» **PROBLEM TO WORK ON**
Check each line of the listing below for the string "inte", and copy the ones that have it.

» **ENTRIES SHOWN**

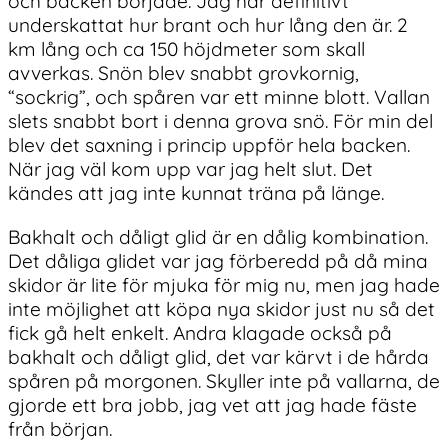
och backen började. Jag har definitivt
underskattat hur brant och hur lång den är. 2
km lång och ca 150 höjdmeter som skall
avverkas. Snön blev snabbt grovkornig,
“sockrig”, och spåren var ett minne blott. Vallan
slets snabbt bort i denna grova snö. För min del
blev det saxning i princip uppför hela backen.
När jag väl kom upp var jag helt slut. Det
kändes att jag inte kunnat träna på länge.
Bakhalt och dåligt glid är en dålig kombination.
Det dåliga glidet var jag förberedd på då mina
skidor är lite för mjuka för mig nu, men jag hade
inte möjlighet att köpa nya skidor just nu så det
fick gå helt enkelt. Andra klagade också på
bakhalt och dåligt glid, det var kärvt i de hårda
spåren på morgonen. Skyller inte på vallarna, de
gjorde ett bra jobb, jag vet att jag hade fäste
från början.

» **EXERCISE RESPONSE**
kändes att jag inte kunnat träna på länge.
inte möjlighet att köpa nya skidor just nu så det
spåren på morgonen. Skyller inte på vallarna, de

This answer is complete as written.